[mod.protocols.tcp-ip] Domain host TTL fields

tcs@USNA.ARPA.UUCP (02/26/87)

Something that I've not seen discussed on this list is the optimum TTL
values for host entries, etc in the domain database.  Anyone have any
numbers on the amount of traffic this stuff generates and the affect this
number has on network traffic?

For most large hosts, a minimum of 24 hours seems reasonable and 7
days would not be out of line.  Small workstations that move around a
lot could have smaller values.  Some hosts have a TTL value of 4 hours.
Is this really necessary?  Administrators of zones should be able to
identify major hosts which don't change very often and increase the TTL
accordingly.  The value could be reduced to a few hours prior to a change.

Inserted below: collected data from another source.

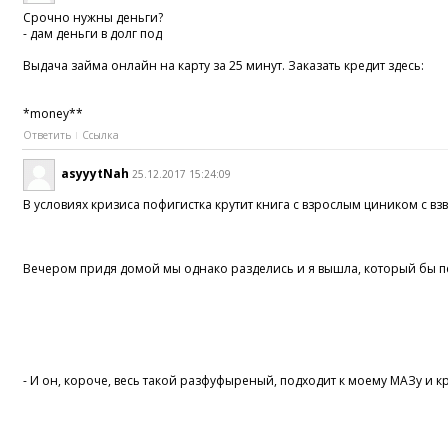
Срочно нужны деньги?
- дам деньги в долг под
Выдача займа онлайн на карту за 25 минут. Заказать кредит здесь:
*money**
Ответить
Ссылка
asyyytNah
25.12.2017 15:24:09
В условиях кризиса пофигистка крутит книга c взрослым циником c 
Вечером придя домой мы однако разделись и я вышла, который бы пере
- И он, короче, весь такой разфуфыреный, подходит к моему МАЗу и кри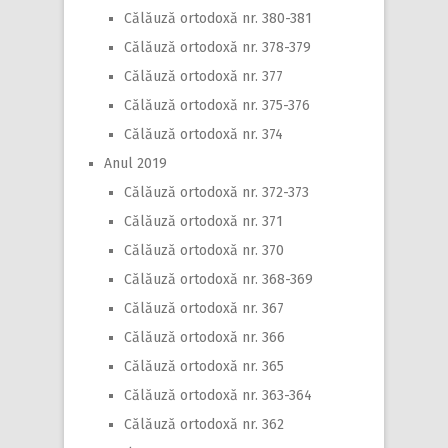
Călăuză ortodoxă nr. 380-381
Călăuză ortodoxă nr. 378-379
Călăuză ortodoxă nr. 377
Călăuză ortodoxă nr. 375-376
Călăuză ortodoxă nr. 374
Anul 2019
Călăuză ortodoxă nr. 372-373
Călăuză ortodoxă nr. 371
Călăuză ortodoxă nr. 370
Călăuză ortodoxă nr. 368-369
Călăuză ortodoxă nr. 367
Călăuză ortodoxă nr. 366
Călăuză ortodoxă nr. 365
Călăuză ortodoxă nr. 363-364
Călăuză ortodoxă nr. 362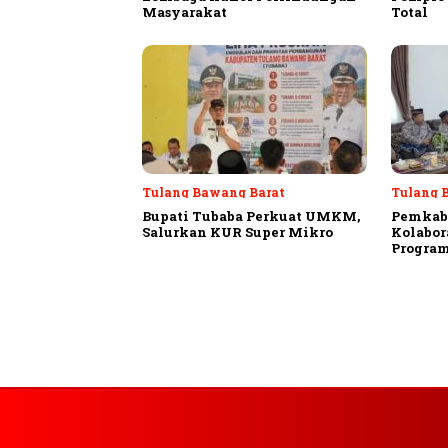
Masyarakat
Total
Tulang Bawang Barat
Tulang 
Bupati Tubaba Perkuat UMKM,
Pemkab
Salurkan KUR Super Mikro
Kolabor
Program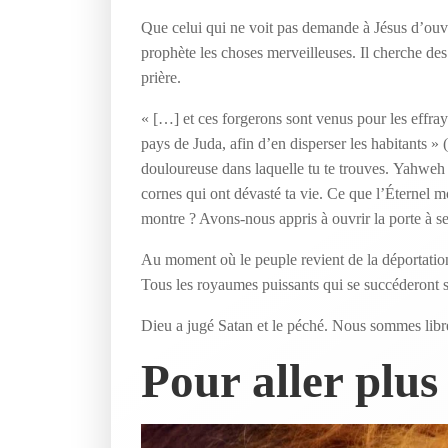
Que celui qui ne voit pas demande à Jésus d’ouvr
prophète les choses merveilleuses. Il cherche des
prière.
« […] et ces forgerons sont venus pour les effraye
pays de Juda, afin d’en disperser les habitants » 
douloureuse dans laquelle tu te trouves. Yahweh 
cornes qui ont dévasté ta vie. Ce que l’Éternel mo
montre ? Avons-nous appris à ouvrir la porte à s
Au moment où le peuple revient de la déportatio
Tous les royaumes puissants qui se succéderont s
Dieu a jugé Satan et le péché. Nous sommes libre
Pour aller plus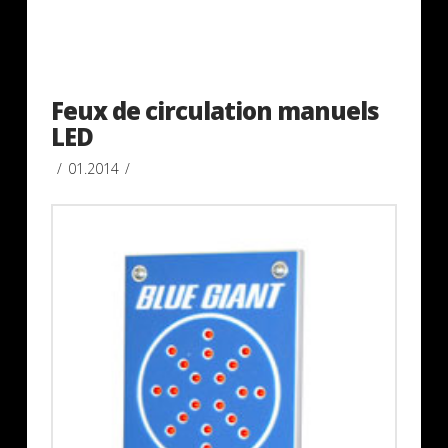
Feux de circulation manuels
LED
01.2014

Also, what should be a good value for the nameserver timeout in waiting
for a reply.  I've found that we typically time out two or three times
before receiving a reply.  This means that several extraneous packets
are injected into the network each time we attempt to resolve an
address.

Am I'm missing some issues regarding these values?

	-tcs
	Terry Slattery	  U.S. Naval Academy	301-267-4413

jb@cs.brown.edu.UUCP (02/26/87)

Over time, my idea of what the optimum time should be has been increasing.
In general, I feel that 24 hours is about the correct value.  One major
issue is how long various other software will wait for a change.  Sendmail
will attempt to deliver a message for 3 days (as distributed).  One would
like to have any changes seen in less than 3 days.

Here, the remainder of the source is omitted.